(Saved entries)

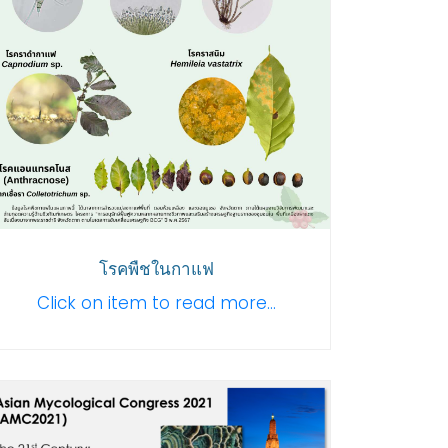
โรคพืชในกาแฟ
Click on item to read more...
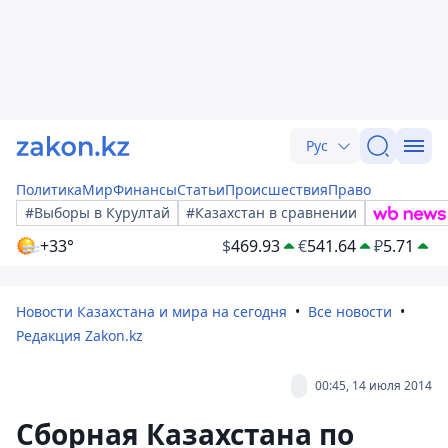
Рус
Политика
Мир
Финансы
Статьи
Происшествия
Право
#Выборы в Курултай
#Казахстан в сравнении
+33°
$
469.93
€
541.64
₽
5.71
Новости Казахстана и мира на сегодня
Все новости
Редакция Zakon.kz
00:45, 14 июля 2014
Сборная Казахстана по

Problem to work on — Repeat the records in full, exactly as they appear, without the pictures.

Reply —
โรคพืชในกาแฟ
Click on item to read more...
Рус
Политика
Мир
Финансы
Статьи
Происшествия
Право
#Выборы в Курултай
#Казахстан в сравнении
+33°
$
469.93
€
541.64
₽
5.71
Новости Казахстана и мира на сегодня
Все новости
Редакция Zakon.kz
00:45, 14 июля 2014
Сборная Казахстана по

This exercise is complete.